Sunday, July 16, 2017



One of the most majestic waterfalls the Fat Bald White Guy has visited is the Laurel Fork Falls near Hampton, Tennessee.  We ventured there on a hot day at the end of July and found a truly idyllic natural portrait unveiled before our eyes.  Previously in the week, I was attracted to the observations of Barbara Brown Taylor in her book An Altar in the World; A Geography of Faith

There she wrote: Earth is so thick with divine possibility, it is a wonder that we can walk anywhere without cracking our shins on altars.   Well the Fat Bald White Guy and his Faithful Hiking Companion sure do have bruised shins from this hike.

Where is Laurel Fork Falls?  It is located in eastern Tennessee, forty miles west of Boone near the picturesque Lake Watauga.  I had never visited this area before.  Lake Watauga is a hidden gem!  Beautiful man made reservoir at the head waters of the Watauga River.  There are plenty of various water sports opportunities there as well a very nice public beach.  If you vacation in Boone, take a day trip to this lake.  

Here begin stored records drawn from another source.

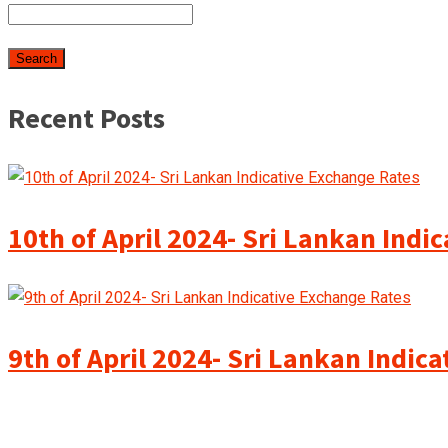
Recent Posts
10th of April 2024- Sri Lankan Indi
9th of April 2024- Sri Lankan Indic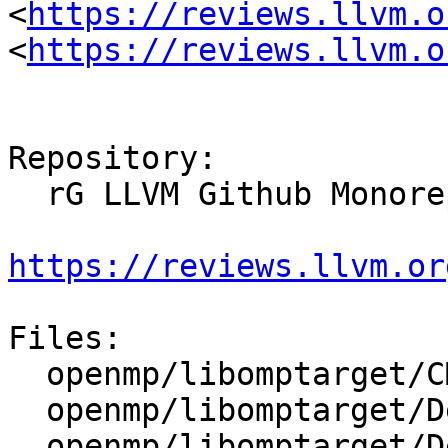
<
https://reviews.llvm.o
<
https://reviews.llvm.o
Repository:

  rG LLVM Github Monorepo

https://reviews.llvm.or
Files:

  openmp/libomptarget/CMakeLists.txt

  openmp/libomptarget/DeviceRTL/CMakeLists.txt

  openmp/libomptarget/DeviceRTL/src/CMakeLists.txt
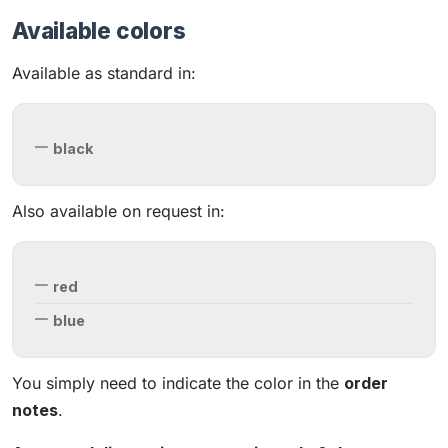
Available colors
Available as standard in:
black
Also available on request in:
red
blue
You simply need to indicate the color in the
order
notes
.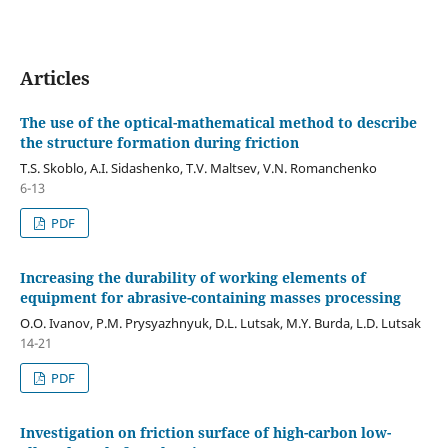
Articles
The use of the optical-mathematical method to describe
the structure formation during friction
T.S. Skoblo, A.I. Sidashenko, T.V. Maltsev, V.N. Romanchenko
6-13
PDF
Increasing the durability of working elements of
equipment for abrasive-containing masses processing
O.O. Ivanov, P.M. Prysyazhnyuk, D.L. Lutsak, M.Y. Burda, L.D. Lutsak
14-21
PDF
Investigation on friction surface of high-carbon low-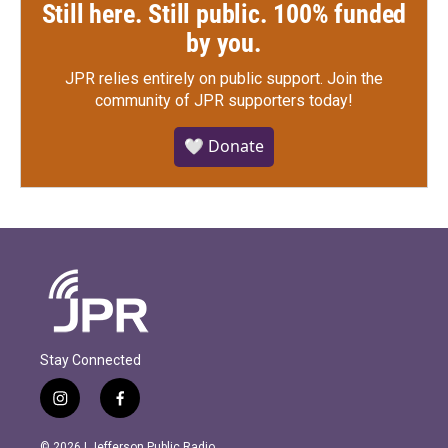
Still here. Still public. 100% funded
by you.
JPR relies entirely on public support.
Join the
community of JPR supporters today!
🤍 Donate
Stay Connected
i
f
n
a
s
c
© 2026 | Jefferson Public Radio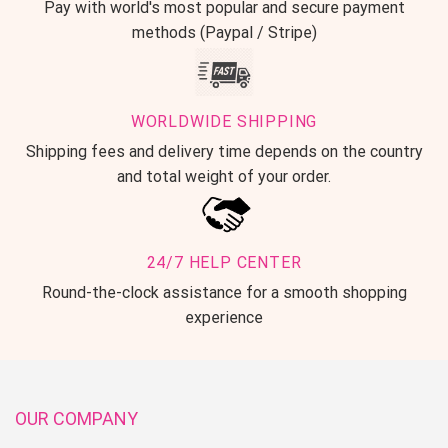
Pay with world's most popular and secure payment
methods (Paypal / Stripe)
WORLDWIDE SHIPPING
Shipping fees and delivery time depends on the country
and total weight of your order.
24/7 HELP CENTER
Round-the-clock assistance for a smooth shopping
experience
OUR COMPANY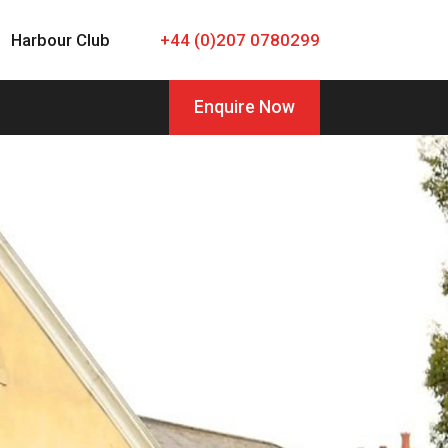
Harbour Club
+44 (0)207 0780299
Enquire Now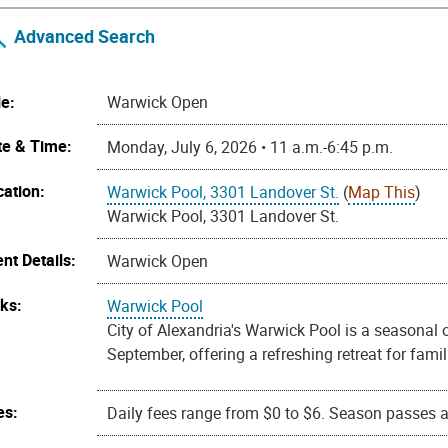
Advanced Search
le:
Warwick Open
te & Time:
Monday, July 6, 2026 • 11 a.m.-6:45 p.m.
cation:
Warwick Pool, 3301 Landover St.
(
Map This
)
Warwick Pool, 3301 Landover St.
nt Details:
Warwick Open
nks:
Warwick Pool
City of Alexandria's Warwick Pool is a seasona
September, offering a refreshing retreat for fa
es:
Daily fees range from $0 to $6. Season passes ar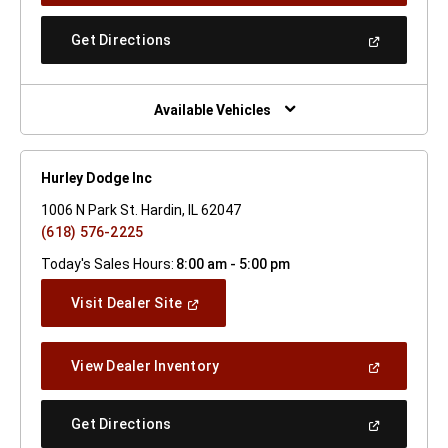
A
New
(Open
Get Directions
Window)
In
A
New
Window)
Available Vehicles
Hurley Dodge Inc
1006 N Park St. Hardin, IL 62047
(618) 576-2225
Today's Sales Hours:
8:00 am - 5:00 pm
(Open
Visit Dealer Site
In
A
New
(Open
View Dealer Inventory
Window)
In
A
New
(Open
Get Directions
Window)
In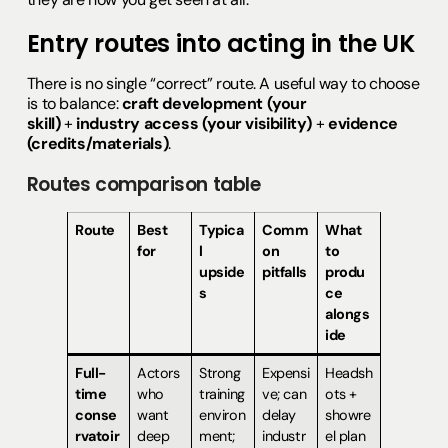
Entry routes into acting in the UK
There is no single “correct” route. A useful way to choose
is to balance:
craft development (your
skill)
+
industry access (your visibility)
+
evidence
(credits/materials)
.
Routes comparison table
Route
Best
Typica
Comm
What
for
l
on
to
upside
pitfalls
produ
s
ce
alongs
ide
Full-
Actors
Strong
Expensi
Headsh
time
who
training
ve; can
ots +
conse
want
environ
delay
showre
rvatoir
deep
ment;
industr
el plan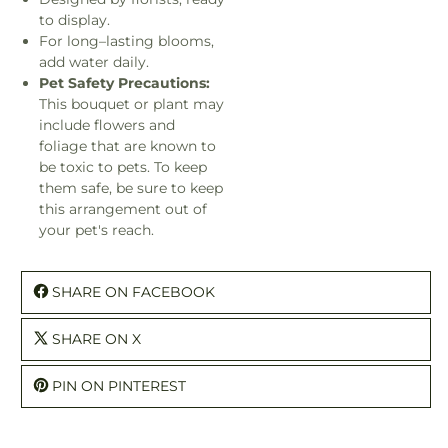
to display.
For long–lasting blooms,
add water daily.
Pet Safety Precautions:
This bouquet or plant may
include flowers and
foliage that are known to
be toxic to pets. To keep
them safe, be sure to keep
this arrangement out of
your pet's reach.
SHARE ON FACEBOOK
SHARE ON X
PIN ON PINTEREST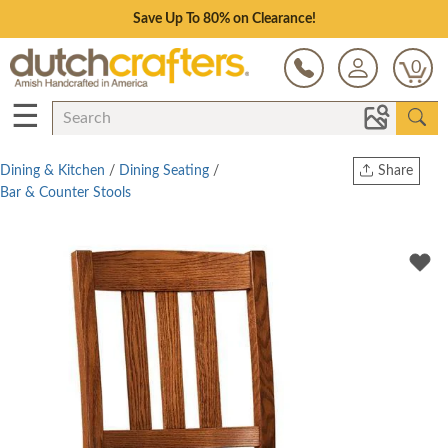
Save Up To 80% on Clearance!
0
☰
Dining & Kitchen
/
Dining Seating
/
Share
Bar & Counter Stools
Print
Copy Link
Twitter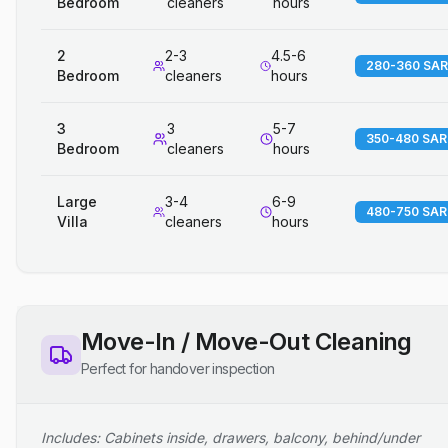
Bedroom
cleaners
hours
2
2-3
4.5-6
280-360 SAR
Bedroom
cleaners
hours
3
3
5-7
350-480 SAR
Bedroom
cleaners
hours
Large
3-4
6-9
480-750 SAR
Villa
cleaners
hours
Move-In / Move-Out Cleaning
Perfect for handover inspection
Includes: Cabinets inside, drawers, balcony, behind/under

To get to the falls, you follow Laurel Fork which appears to flow into Watauga Lake.  The trailhead is a popular spot located on Highway 321 just west of Lake Watauga on the outskirts of Hampton, Tennessee.  A small parking lot on the left accommodates about 15 vehicles and provides a very nice map.  
The trail is a less than six mile round trip and is rated moderate.  There is one short steep climb to the top of the river bluff in one bend of the river.  It is a thumper of a climb but not something too hard for most people to handle.  The trail is mostly smooth and flat with occasional slippery rocks to manage.  The constant views of this mountain stream keeps your interest all the way to the falls.

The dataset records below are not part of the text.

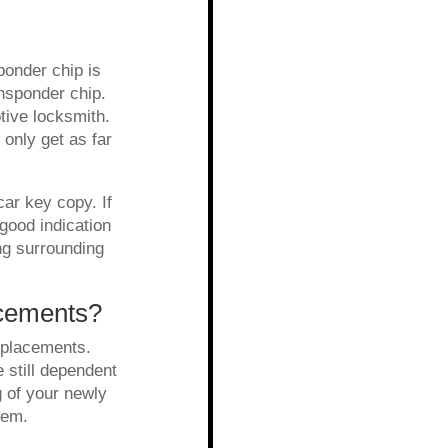
ponder chip is
ansponder chip.
tive locksmith.
 only get as far
ar key copy. If
good indication
ng surrounding
acements?
eplacements.
 still dependent
g of your newly
blem.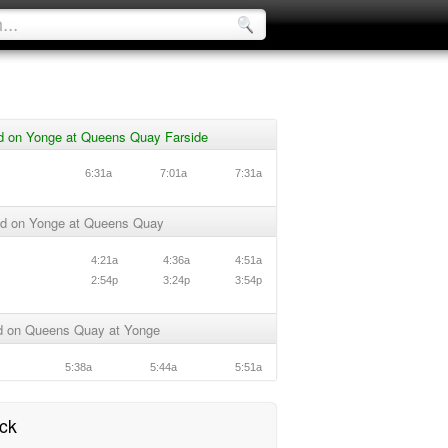
d on Yonge at Queens Quay Farside
6:31a
7:01a
7:31a
d on Yonge at Queens Quay
4:21a
4:36a
4:51a
2:54p
3:24p
3:54p
 on Queens Quay at Yonge
5:38a
5:44a
5:51a
ck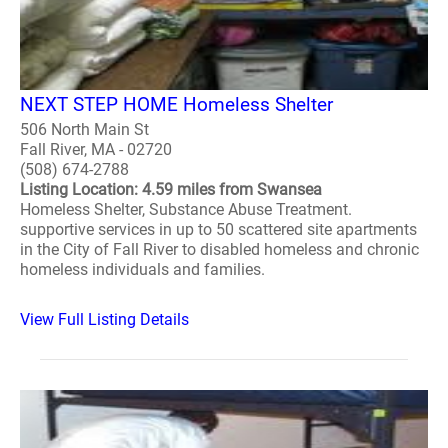
NEXT STEP HOME Homeless Shelter
506 North Main St
Fall River, MA - 02720
(508) 674-2788
Listing Location: 4.59 miles from Swansea
Homeless Shelter, Substance Abuse Treatment.
supportive services in up to 50 scattered site apartments
in the City of Fall River to disabled homeless and chronic
homeless individuals and families.
View Full Listing Details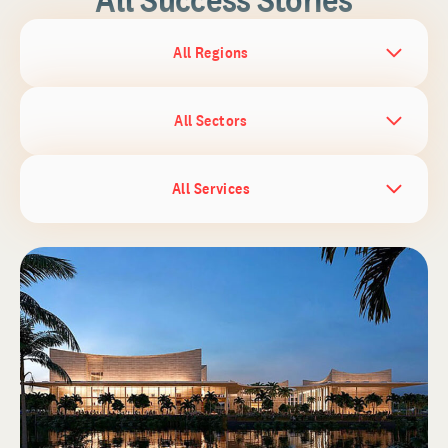
All Regions
All Sectors
All Services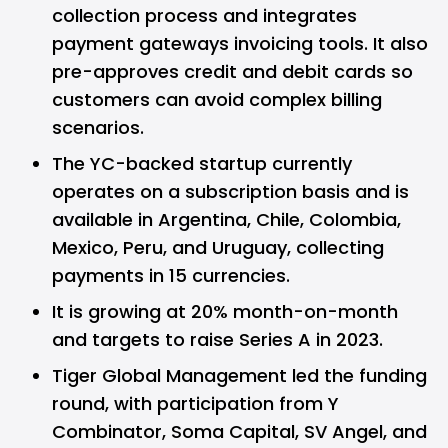
collection process and integrates
payment gateways invoicing tools. It also
pre-approves credit and debit cards so
customers can avoid complex billing
scenarios.
The YC-backed startup currently
operates on a subscription basis and is
available in Argentina, Chile, Colombia,
Mexico, Peru, and Uruguay, collecting
payments in 15 currencies.
It is growing at 20% month-on-month
and targets to raise Series A in 2023.
Tiger Global Management led the funding
round, with participation from Y
Combinator, Soma Capital, SV Angel, and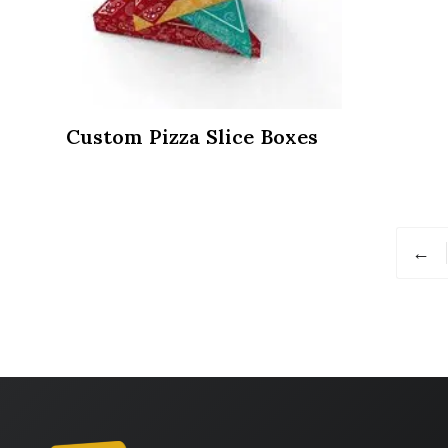
Custom Pizza Slice Boxes
←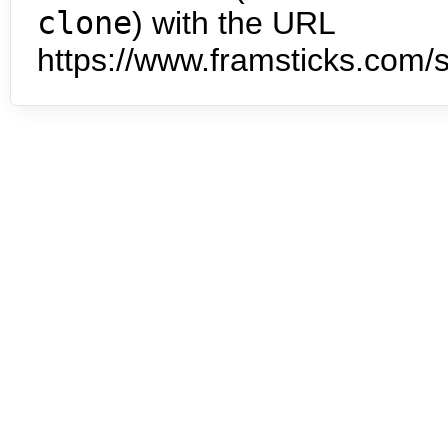
clone
) with the URL
https://www.framsticks.com/s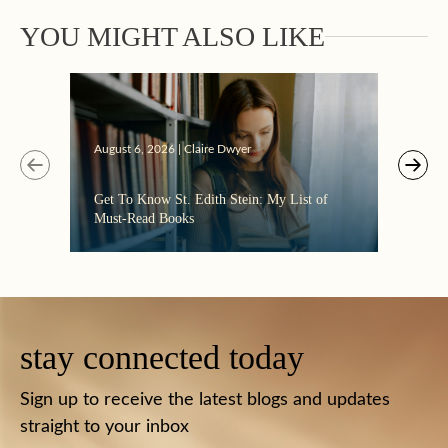
YOU MIGHT ALSO LIKE
Augus
August 6, 2026 | Claire Dwyer
“Eate
Get To Know St. Edith Stein: My List of
the C
Must-Read Books
stay connected today
Sign up to receive the latest blogs and updates
straight to your inbox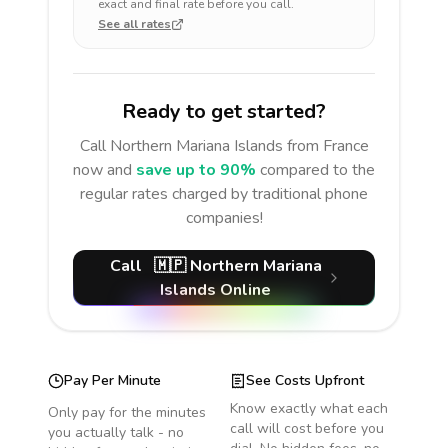
exact and final rate before you call.
See all rates
Ready to get started?
Call
Northern Mariana Islands
from France
now and
save up to 90%
compared to the
regular rates charged by traditional phone
companies!
Call
🇲🇵
Northern Mariana
Islands
Online
Pay Per Minute
See Costs Upfront
Know exactly what each
Only pay for the minutes
call will cost before you
you actually talk - no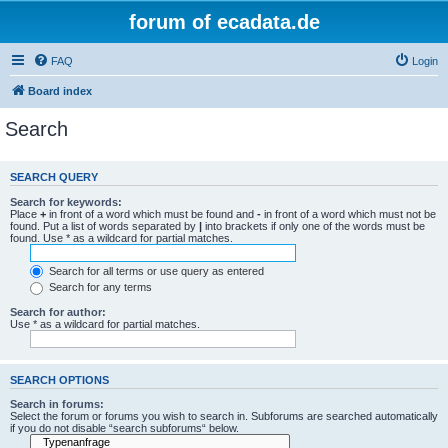
forum of ecadata.de
FAQ
Login
Board index
Search
SEARCH QUERY
Search for keywords:
Place
+
in front of a word which must be found and
-
in front of a word which must not be
found. Put a list of words separated by
|
into brackets if only one of the words must be
found. Use * as a wildcard for partial matches.
Search for all terms or use query as entered
Search for any terms
Search for author:
Use * as a wildcard for partial matches.
SEARCH OPTIONS
Search in forums:
Select the forum or forums you wish to search in. Subforums are searched automatically
if you do not disable “search subforums“ below.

Early in the hike the stream hugs a rock wall that must be over a hundred feet tall.  It makes you appreciate the power of the water as you understand that each line in this rock wall was caused by a hundreds of years of flow of this ancient river.  You also get used to the constant roar of the water clashing with the rocks which only increases as you get closer to the falls.

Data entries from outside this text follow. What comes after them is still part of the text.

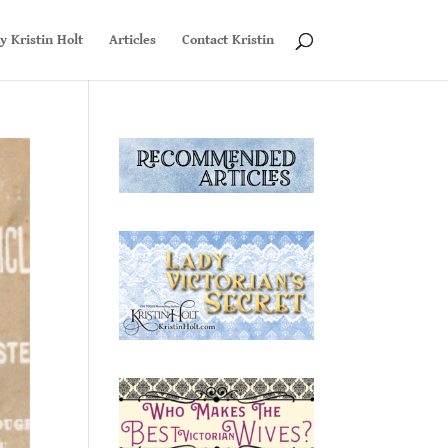
y Kristin Holt
Articles
Contact Kristin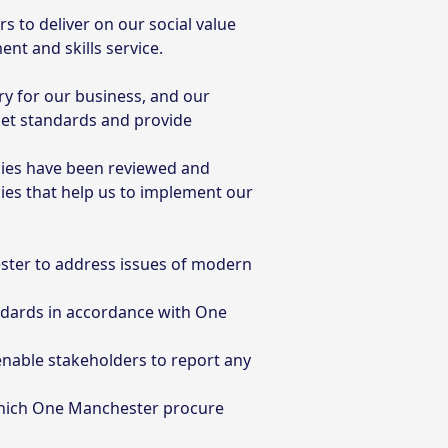
 to deliver on our social value
nt and skills service.
ry for our business, and our
 set standards and provide
cies have been reviewed and
es that help us to implement our
ter to address issues of modern
andards in accordance with One
enable stakeholders to report any
.
which One Manchester procure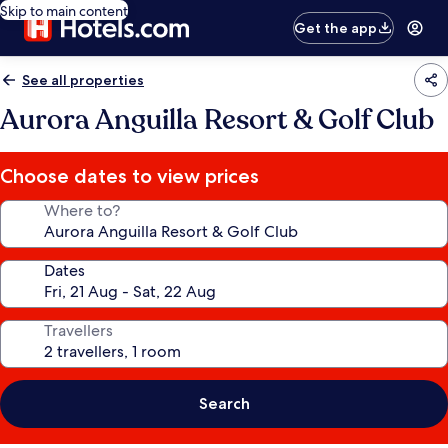
Skip to main content
Get the app
See all properties
Aurora Anguilla Resort & Golf Club
Choose dates to view prices
Where to?
Dates
Travellers
Search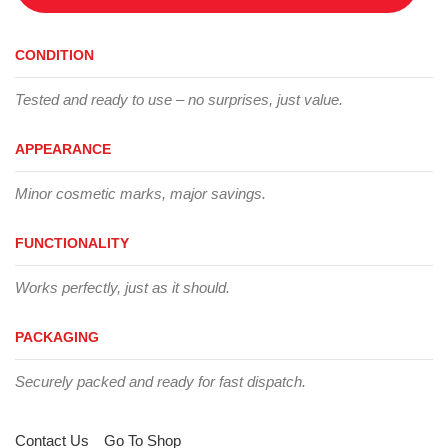
CONDITION
Tested and ready to use – no surprises, just value.
APPEARANCE
Minor cosmetic marks, major savings.
FUNCTIONALITY
Works perfectly, just as it should.
PACKAGING
Securely packed and ready for fast dispatch.
Contact Us
Go To Shop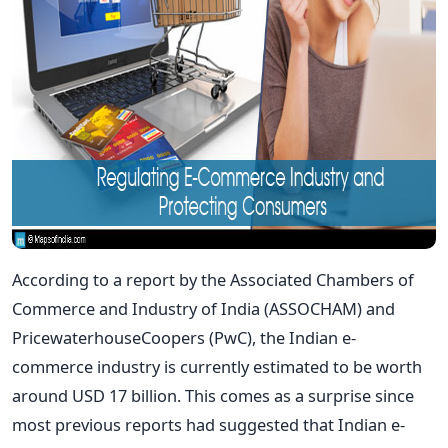
According to a report by the Associated Chambers of
Commerce and Industry of India (ASSOCHAM) and
PricewaterhouseCoopers (PwC), the Indian e-
commerce industry is currently estimated to be worth
around USD 17 billion. This comes as a surprise since
most previous reports had suggested that Indian e-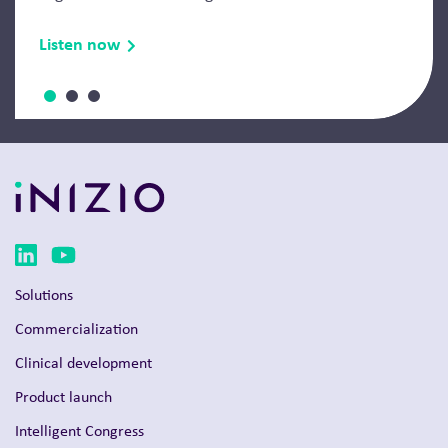
Listen now
Solutions
Commercialization
Clinical development
Product launch
Intelligent Congress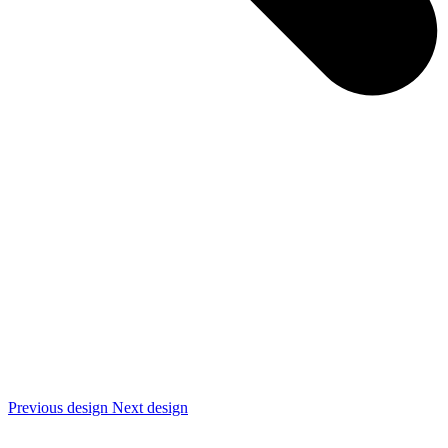
Previous design
Next design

The Laurel Fork Trail is a blue blazed trail that is easy to follow as it snakes along the riverbank.  A little over a mile into the trail it merges with the Appalachian Trail and becomes a white blazed trail to the falls.  This sign indicates the merger of the trail and directed us toward the falls.

Near the 1.5 mark, the trail crosses the river.  You are tempted by the trail to ford the river but just past this ford is the first of two really nice bridges.  

The bridge offered a few photographic opportunities that I gladly took up.  The rustic wooden structure contrasting with the wilderness was not quite the same as the lamppost from the Chronicles of Narnia, but was "kinda but different".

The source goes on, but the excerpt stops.